- Task material
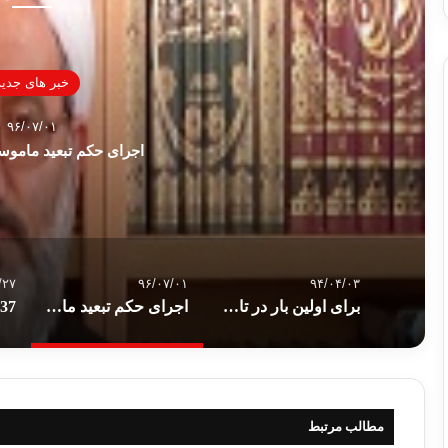
خبر های جدید
۹۶/۰۷/۰۱
اجرای حکم تبعید ماموس
/۲۷
۹۶/۰۷/۰۱
۹۴/۰۴/۰۳
برای اولین بار در تاریخ ترکیه؛ 21 نماینده زن محبجه در پارلمان حضور یافتند
اجرای حکم تبعید ماموستا رضا عبدی
مطالب مرتبط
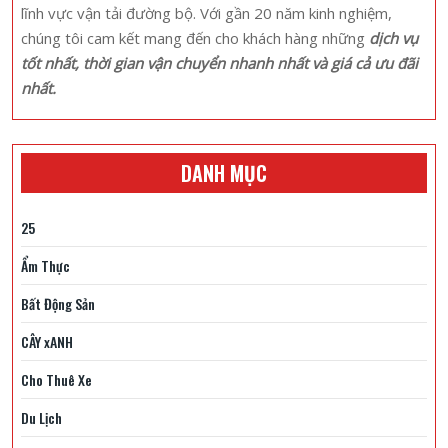
Tiên
lĩnh vực vận tải đường bộ. Với gần 20 năm kinh nghiệm,
2
chúng tôi cam kết mang đến cho khách hàng những
dịch vụ
Ngày
tốt nhất, thời gian vận chuyển nhanh nhất và giá cả ưu đãi
1
nhất.
Đêm
DANH MỤC
25
Ẩm Thực
Bất Động Sản
CÂY xANH
Cho Thuê Xe
Du Lịch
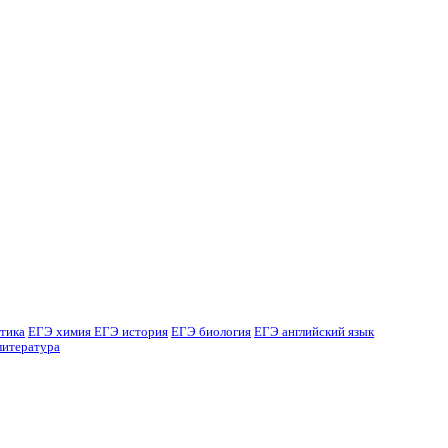
тика
ЕГЭ химия
ЕГЭ история
ЕГЭ биология
ЕГЭ английский язык
литература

- Your goal
Return a copy of each line in the records above that has "nhất" in it.

- Response to the exercise
tốt nhất, thời gian vận chuyển nhanh nhất và giá cả ưu đãi
nhất.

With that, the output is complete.